Плосконосый посмотрел на насекомых и тихо заплакал, то ли от благодарности, то ли от грусти вызванной расставанием.
Поезд тронулся. Он так никому и не рассказал о своем способе повышения температуры. Все дело в том, что это было его собственное изобретение, таким жалко делиться с кем-то.
Лучший способ скоротать скучные дни — заключать пари.
Есть очень много тем и поводов, все зависит от времени и места. Идея поспорить на что-то может возникнуть где угодно: за едой — съесть пятнадцать булочек маньтоу; в дороге — забраться на столб и дотронуться до фарфорового изолятора; перепрыгнуть стол или ров; одной сигаретой поджечь двадцать зарядов взрывчатки для горных работ; выпить залпом полтора цзиня байцзю (того человека потом положили в снег, где он пролежал около часа, прежде чем очнуться). Бесконечное количество вариантов.
В мире существует еще больше способов заключать пари, большинство из них собрано в «Книге рекордов Гиннесса». Это придает им официальность и важность. Тот, кто способен мгновенно съесть тридцать острых перцев, может вписать свое имя в историю наравне с великими политическими деятелями. В этом нет ничего странного — у человечества слишком много времени, которое нужно чем-то занять.

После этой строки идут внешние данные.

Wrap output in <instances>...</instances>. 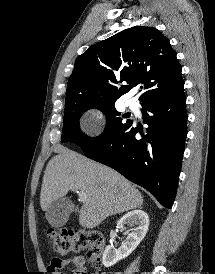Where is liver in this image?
I'll list each match as a JSON object with an SVG mask.
<instances>
[{
	"instance_id": "obj_1",
	"label": "liver",
	"mask_w": 215,
	"mask_h": 274,
	"mask_svg": "<svg viewBox=\"0 0 215 274\" xmlns=\"http://www.w3.org/2000/svg\"><path fill=\"white\" fill-rule=\"evenodd\" d=\"M47 164L40 205L46 210L68 191H83L87 198L78 210L79 223L92 229L107 217L141 207V193L122 175L74 151L61 148Z\"/></svg>"
}]
</instances>
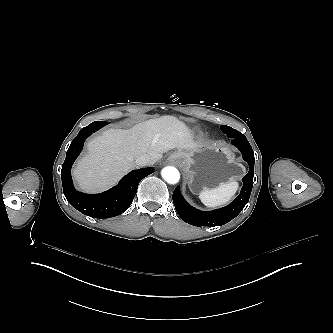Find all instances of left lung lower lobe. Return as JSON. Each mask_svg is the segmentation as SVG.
I'll use <instances>...</instances> for the list:
<instances>
[{"instance_id": "1", "label": "left lung lower lobe", "mask_w": 333, "mask_h": 333, "mask_svg": "<svg viewBox=\"0 0 333 333\" xmlns=\"http://www.w3.org/2000/svg\"><path fill=\"white\" fill-rule=\"evenodd\" d=\"M221 130L242 153L243 159L249 165V172L243 177V187L239 196L229 205L213 211L203 212L190 206L176 187L173 192V202L178 215L183 221L194 226L214 227L224 225L234 219L248 203L253 186L254 176V152L247 138L239 131L229 127L221 126Z\"/></svg>"}]
</instances>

В те дни в Бэйдахуане именно азартные споры помогали хоть как-то разнообразить заурядные будни. Сейчас, вспоминая те времена, я понимаю, что многие тогдашние эпизоды были так или иначе связаны с пари.
Полуночник и Мяо Цюань в лютый мороз пошли за водой. На улице было минус сорок, Полуночник уронил в колодец свой новенький тазик для умывания. Один роняет, а другой достает: Мяо Цюань разделся и, спустившись в колодец, вытащил таз. Полуночник проиграл банку консервов, но ему все же удалось испытать некоторое удовлетворение: он давно точил зуб на друга, который во всем оказывался немного лучше. В итоге Полуночник превратил спасенный таз в ночной горшок и каждый день мочился в него.

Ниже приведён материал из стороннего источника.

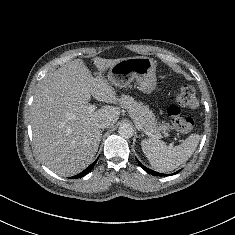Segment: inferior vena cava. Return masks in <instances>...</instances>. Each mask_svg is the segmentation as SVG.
I'll use <instances>...</instances> for the list:
<instances>
[{"instance_id":"1","label":"inferior vena cava","mask_w":235,"mask_h":235,"mask_svg":"<svg viewBox=\"0 0 235 235\" xmlns=\"http://www.w3.org/2000/svg\"><path fill=\"white\" fill-rule=\"evenodd\" d=\"M110 125V122L109 121H102L98 127L101 128V129H104V128H107L108 126Z\"/></svg>"}]
</instances>
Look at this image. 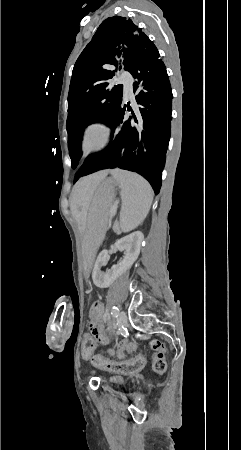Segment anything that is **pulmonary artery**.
Listing matches in <instances>:
<instances>
[{"label": "pulmonary artery", "mask_w": 241, "mask_h": 450, "mask_svg": "<svg viewBox=\"0 0 241 450\" xmlns=\"http://www.w3.org/2000/svg\"><path fill=\"white\" fill-rule=\"evenodd\" d=\"M132 78V73L130 71H125L121 77V82L123 83L124 94L126 96H131L133 94L132 83L130 79Z\"/></svg>", "instance_id": "obj_1"}]
</instances>
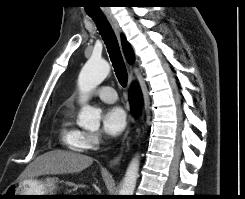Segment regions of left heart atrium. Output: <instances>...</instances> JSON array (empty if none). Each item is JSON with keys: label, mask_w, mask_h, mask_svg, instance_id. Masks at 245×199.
I'll return each mask as SVG.
<instances>
[{"label": "left heart atrium", "mask_w": 245, "mask_h": 199, "mask_svg": "<svg viewBox=\"0 0 245 199\" xmlns=\"http://www.w3.org/2000/svg\"><path fill=\"white\" fill-rule=\"evenodd\" d=\"M125 125L126 114L121 107H109L103 113L102 128L107 135L118 136L124 130Z\"/></svg>", "instance_id": "left-heart-atrium-1"}]
</instances>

Как-то одним особенно дождливым летним днем мы разгружали зерно на складе. Пока мешки один за другим перекатывались с плеча на плечо, над нашими головами сгущались тучи. И тут как хлынет дождь! С неба падали капли размером с медную монету, а гром грохотал, как мельничный жернов. Каждая вспышка молнии сопровождалась оглушительным раскатом, от которого гудела черепица.
Рядом со складом располагался мукомольный завод — трехэтажное здание с двускатной крышей. К ее коньку был приделан громоотвод, единственный на многие километры вокруг. Озаренный вспышками молний, он небрежно расщеплял электрические разряды на одиночные всполохи.
Дождь лил как из ведра. Мы, попрятавшись, ждали, когда он закончится. Лао Цзянь прокричал:
— Кто заберется на крышу и дотронется до громоотвода, получит от меня бутылку водки!
Никто не откликался, а гром все усиливался. Этот вызов был связан со смертельным риском, такой азарт, как правило, знаком только тем, кто не знает, чем занять время. Лао Цзянь добавил:
— Две бутылки!
Стоявшие рядом с ним подхватили и начали повышать ставку, дело дошло до семи бутылок, но никто так и не вызвался.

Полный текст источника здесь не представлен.